- Exercise instructions -
Write out the records again, exactly, leaving none out.

(Beginning of Supplied data)

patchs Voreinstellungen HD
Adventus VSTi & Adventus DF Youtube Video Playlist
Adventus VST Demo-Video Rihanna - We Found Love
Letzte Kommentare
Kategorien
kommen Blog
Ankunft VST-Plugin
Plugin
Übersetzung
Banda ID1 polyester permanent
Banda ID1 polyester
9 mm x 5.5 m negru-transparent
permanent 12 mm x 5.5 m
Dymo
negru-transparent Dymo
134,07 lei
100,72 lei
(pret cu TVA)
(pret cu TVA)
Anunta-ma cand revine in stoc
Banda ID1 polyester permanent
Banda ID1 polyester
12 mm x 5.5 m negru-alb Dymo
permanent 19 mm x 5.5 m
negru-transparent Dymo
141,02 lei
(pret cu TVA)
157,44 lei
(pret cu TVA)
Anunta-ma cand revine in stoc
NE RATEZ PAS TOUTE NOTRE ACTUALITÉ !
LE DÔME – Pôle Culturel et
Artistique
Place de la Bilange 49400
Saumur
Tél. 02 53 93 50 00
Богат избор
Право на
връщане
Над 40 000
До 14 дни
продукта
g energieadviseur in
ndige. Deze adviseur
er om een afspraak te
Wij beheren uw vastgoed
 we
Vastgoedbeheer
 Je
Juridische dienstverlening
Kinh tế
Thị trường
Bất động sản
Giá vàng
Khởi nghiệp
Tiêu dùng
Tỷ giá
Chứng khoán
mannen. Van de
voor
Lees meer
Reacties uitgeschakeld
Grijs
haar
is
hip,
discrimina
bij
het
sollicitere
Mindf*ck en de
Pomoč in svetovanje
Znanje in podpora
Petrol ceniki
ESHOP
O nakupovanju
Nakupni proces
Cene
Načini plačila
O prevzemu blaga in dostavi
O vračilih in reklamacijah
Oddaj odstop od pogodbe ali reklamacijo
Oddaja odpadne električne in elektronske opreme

(End of Supplied data)

- Your response -
patchs Voreinstellungen HD
Adventus VSTi & Adventus DF Youtube Video Playlist
Adventus VST Demo-Video Rihanna - We Found Love
Letzte Kommentare
Kategorien
kommen Blog
Ankunft VST-Plugin
Plugin
Übersetzung
Banda ID1 polyester permanent
Banda ID1 polyester
9 mm x 5.5 m negru-transparent
permanent 12 mm x 5.5 m
Dymo
negru-transparent Dymo
134,07 lei
100,72 lei
(pret cu TVA)
(pret cu TVA)
Anunta-ma cand revine in stoc
Banda ID1 polyester permanent
Banda ID1 polyester
12 mm x 5.5 m negru-alb Dymo
permanent 19 mm x 5.5 m
negru-transparent Dymo
141,02 lei
(pret cu TVA)
157,44 lei
(pret cu TVA)
Anunta-ma cand revine in stoc
NE RATEZ PAS TOUTE NOTRE ACTUALITÉ !
LE DÔME – Pôle Culturel et
Artistique
Place de la Bilange 49400
Saumur
Tél. 02 53 93 50 00
Богат избор
Право на
връщане
Над 40 000
До 14 дни
продукта
g energieadviseur in
ndige. Deze adviseur
er om een afspraak te
Wij beheren uw vastgoed
 we
Vastgoedbeheer
 Je
Juridische dienstverlening
Kinh tế
Thị trường
Bất động sản
Giá vàng
Khởi nghiệp
Tiêu dùng
Tỷ giá
Chứng khoán
mannen. Van de
voor
Lees meer
Reacties uitgeschakeld
Grijs
haar
is
hip,
discrimina
bij
het
sollicitere
Mindf*ck en de
Pomoč in svetovanje
Znanje in podpora
Petrol ceniki
ESHOP
O nakupovanju
Nakupni proces
Cene
Načini plačila
O prevzemu blaga in dostavi
O vračilih in reklamacijah
Oddaj odstop od pogodbe ali reklamacijo
Oddaja odpadne električne in elektronske opreme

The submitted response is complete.